The FDI inflows in the first quarter at $1.7 billion suggest that last years’ mark of $7.8 billion is likely to be exceeded this year.

The high fuel prices suffered throughout the last year appear to be softening but the fact that major economies of the world are expected to see continuation of economic growth trend implies that demand pressure on energy supplies will remain.

But the prices of sensitive items such as foodgrain and energy have increased at a much higher rate in the first six months of the year.

The policy interest rates, the repo and reverse repo rates, had increased in the first quarter by 50 basis points in the context of rising interest rates globally and the concerns over rising inflation rate.

There was also a concern that the consumer credit is rising at unprecedented rates and there is a need to ensure better quality of credit at such pace of expansion.
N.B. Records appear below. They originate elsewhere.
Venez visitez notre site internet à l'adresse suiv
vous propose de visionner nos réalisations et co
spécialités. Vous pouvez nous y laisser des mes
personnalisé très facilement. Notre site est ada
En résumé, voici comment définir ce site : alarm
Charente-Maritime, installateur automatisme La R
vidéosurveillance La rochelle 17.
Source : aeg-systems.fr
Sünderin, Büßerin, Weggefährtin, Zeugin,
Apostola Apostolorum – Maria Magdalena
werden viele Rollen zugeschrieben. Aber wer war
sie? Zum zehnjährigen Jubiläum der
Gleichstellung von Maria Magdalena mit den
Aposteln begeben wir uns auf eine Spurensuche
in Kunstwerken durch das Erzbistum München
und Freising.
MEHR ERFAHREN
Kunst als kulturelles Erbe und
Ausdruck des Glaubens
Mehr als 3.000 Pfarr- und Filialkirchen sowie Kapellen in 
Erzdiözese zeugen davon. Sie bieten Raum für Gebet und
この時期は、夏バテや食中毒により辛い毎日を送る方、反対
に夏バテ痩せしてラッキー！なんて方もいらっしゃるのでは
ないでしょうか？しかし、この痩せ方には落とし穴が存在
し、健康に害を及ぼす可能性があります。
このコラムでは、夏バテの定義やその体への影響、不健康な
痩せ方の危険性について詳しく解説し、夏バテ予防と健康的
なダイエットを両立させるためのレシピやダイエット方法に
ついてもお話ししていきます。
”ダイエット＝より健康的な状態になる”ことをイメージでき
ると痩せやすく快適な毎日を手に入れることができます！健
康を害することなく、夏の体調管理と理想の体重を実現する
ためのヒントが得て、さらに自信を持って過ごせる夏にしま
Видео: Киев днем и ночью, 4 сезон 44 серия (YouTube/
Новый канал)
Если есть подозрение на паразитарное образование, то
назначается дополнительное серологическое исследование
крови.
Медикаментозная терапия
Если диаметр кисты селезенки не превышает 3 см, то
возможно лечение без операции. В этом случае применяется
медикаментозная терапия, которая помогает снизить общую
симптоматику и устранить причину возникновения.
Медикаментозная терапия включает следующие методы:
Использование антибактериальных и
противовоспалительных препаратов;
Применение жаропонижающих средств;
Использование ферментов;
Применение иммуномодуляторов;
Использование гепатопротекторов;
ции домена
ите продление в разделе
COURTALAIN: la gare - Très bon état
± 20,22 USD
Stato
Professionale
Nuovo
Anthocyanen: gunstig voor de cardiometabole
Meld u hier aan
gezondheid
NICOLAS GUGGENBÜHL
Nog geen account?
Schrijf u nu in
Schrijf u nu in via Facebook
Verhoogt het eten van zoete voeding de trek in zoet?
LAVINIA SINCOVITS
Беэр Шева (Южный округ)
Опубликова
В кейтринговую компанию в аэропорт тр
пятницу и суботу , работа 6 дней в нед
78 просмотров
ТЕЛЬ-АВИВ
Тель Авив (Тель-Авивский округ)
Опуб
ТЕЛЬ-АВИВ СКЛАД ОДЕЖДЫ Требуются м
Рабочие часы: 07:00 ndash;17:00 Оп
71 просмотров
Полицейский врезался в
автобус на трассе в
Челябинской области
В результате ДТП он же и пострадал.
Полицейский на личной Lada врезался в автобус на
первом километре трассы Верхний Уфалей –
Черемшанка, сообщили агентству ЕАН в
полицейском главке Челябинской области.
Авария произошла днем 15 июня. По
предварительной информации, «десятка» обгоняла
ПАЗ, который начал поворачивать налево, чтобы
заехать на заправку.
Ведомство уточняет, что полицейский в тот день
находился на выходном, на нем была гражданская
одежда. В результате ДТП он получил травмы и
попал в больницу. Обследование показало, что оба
The rise in interest rates has been a cause of concern in the context of the adverse impact of higher interest rates on investment spending.

In the mid-year review of the monetary policy, RBI has increased the repo rate by 25 basis points raising it to 7.25 per cent while keeping the bank rate, reverse repo rate and CRR unchanged. The increase in repo rate raises the cost of short-term funds to the banks.

However, whether this is passed on to lending rates would depend on a host of other factors such as availability of liquid funds from other sources. It may also lead the banks to use funds more efficiently.

The revised projections for 2006-07 indicate a higher current account deficit of 2.1 per cent of GDP and lower gross fiscal deficit of the Centre at 3.7 per cent of GDP. The inflation rate is projected at 5 per cent.